For gamers though, there’s no obvious benefit to a world without at least two consoles on the shelves. Sure, we could probably dream up a kind of Frankenstein’s monster box that would combine all of the best features from the PS4 and the Xbox One and say that would be better than either of them. It would definitely be cheaper than buying both (or maybe not, since monopoly tends to have an undesirable effect on prices).

The thing is, there’s no guarantee a hypothetical lone survivor from this eighth generation of consoles would adopt anything from the other side for the ninth. In fact, it’s pretty easy to think up a scenario where the winner sees the demise of the loser as a kind of mandate against whatever features made it different. To take just one example, given the way the Xbox One is marketed as an all-in-one living room solution, there’s no reason to assume Sony would put the ability to control cable TV into the PS5 if Microsoft exited the console business. I’ll go another step and say they almost certainly wouldn’t.

Let’s talk games too. If the Xbox Two, or whatever it ends up being called, is all alone six years from now, it’s possible that all of the franchises that are traditionally PlayStation exclusives would just switch over. Even first-party Sony games could do that (see: Sega), but we can’t just assume it would happen. More than likely, some would fall by the wayside. Want to see a “Gran Turismo 8,” for instance? We probably need a Sony console around.

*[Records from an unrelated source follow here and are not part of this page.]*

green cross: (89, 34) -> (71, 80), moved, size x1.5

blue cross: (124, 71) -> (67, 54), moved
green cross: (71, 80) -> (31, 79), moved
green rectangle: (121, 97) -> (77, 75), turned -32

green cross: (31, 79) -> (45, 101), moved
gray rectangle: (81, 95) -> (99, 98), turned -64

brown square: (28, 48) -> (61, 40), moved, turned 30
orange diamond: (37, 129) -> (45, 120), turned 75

There’s also a larger question about console gaming as a distinct entity that becomes more uncertain with each passing year. The appetite for devices whose primary function is to play $60 video games is still quite healthy at the moment, but with the innards of consoles and PCs growing increasingly similar and mobile devices gaining raw power on an annual basis, there’s at least the possibility that all of those technologies are converging.

That’s not necessarily bad, unless you happen to think there’s some inherent value in console gaming remaining its own thing. It’s impossible to predict how the landscape might look five or six years from now, but if we’d like to be talking about a ninth generation of consoles, it would help if there was more than one player in the space.

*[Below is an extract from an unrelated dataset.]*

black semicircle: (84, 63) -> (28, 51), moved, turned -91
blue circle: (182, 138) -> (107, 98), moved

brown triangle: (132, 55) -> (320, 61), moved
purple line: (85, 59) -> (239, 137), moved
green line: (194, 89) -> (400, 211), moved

Above all, having choices is simply one of life’s most worthwhile pleasures. Even if you identify strongly with PS4 or Xbox One, the fact that you can decide between them is a beautiful thing. The debate about which one is better makes gaming more interesting, and each console is better off having the other around to keep pushing it to be its best.

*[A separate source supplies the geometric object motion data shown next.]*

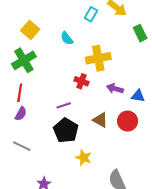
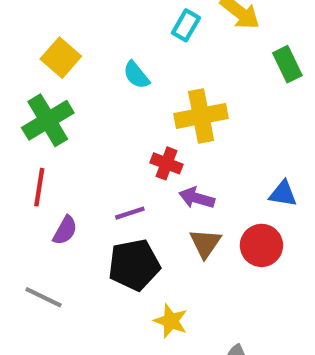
purple arrow: (115, 89) -> (197, 198), moved
purple semicircle: (21, 114) -> (65, 230), moved
brown triangle: (100, 120) -> (205, 243), turned 35
black pentagon: (66, 130) -> (134, 265), turned 30

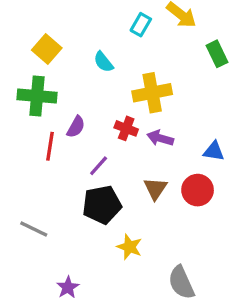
green cross: (48, 120) -> (37, 96), turned 36
red line: (39, 187) -> (50, 146), moved
purple arrow: (197, 198) -> (160, 138), moved
purple line: (130, 213) -> (99, 166), turned -30
purple semicircle: (65, 230) -> (76, 127), moved

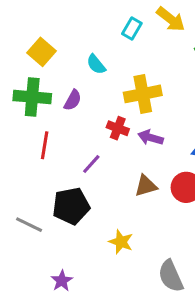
purple semicircle: (76, 127) -> (73, 100), moved
brown triangle: (155, 188) -> (146, 186), turned 40
black pentagon: (102, 205) -> (71, 206), moved

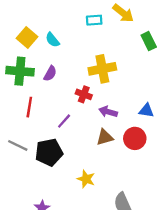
cyan rectangle: (132, 29) -> (94, 20), turned 56
cyan semicircle: (96, 64) -> (52, 40), moved
purple arrow: (150, 138) -> (108, 112), moved
gray line: (29, 225) -> (18, 145), moved

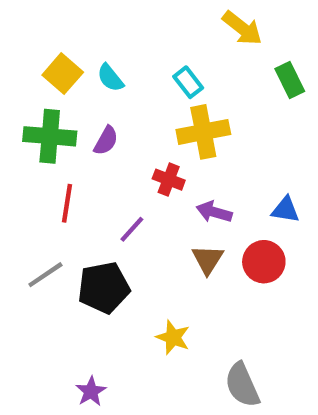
cyan rectangle: (94, 20) -> (188, 82), moved, turned 56
brown triangle: (105, 137) -> (208, 260), turned -42
gray line: (18, 145) -> (45, 275), turned -60

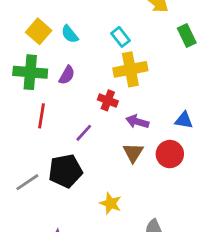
gray line: (45, 275) -> (27, 182), moved

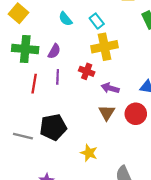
yellow square: (39, 31) -> (19, 13), moved
cyan semicircle: (70, 34) -> (65, 19), moved
purple line: (84, 133) -> (58, 77), moved, turned -40
gray line: (27, 182) -> (23, 136), turned 48

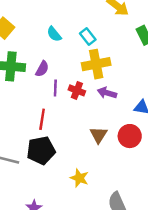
purple line: (58, 77) -> (55, 88), moved
red line: (34, 84) -> (42, 119), moved
purple arrow: (110, 88) -> (107, 93), moved

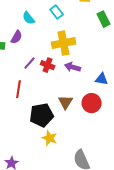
cyan rectangle: (88, 36) -> (57, 12), moved
purple semicircle: (42, 69) -> (17, 37), moved
purple line: (55, 88) -> (30, 63), turned 40
black pentagon: (41, 150) -> (42, 115), moved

So go ahead  and cheer for your side, whether its Team Sony or Team Microsoft. Chide the opposition when they stumble, and beat your chest a little when yours does something great if that’s what you want to do.

Just don’t take it so far that you end up wishing for the console you don’t like to die. You might not like what happens if it does.

The views expressed in this article explicitly belong to the author, and do not necessarily reflect the views of, nor should be attributed to, GameSided as an organization.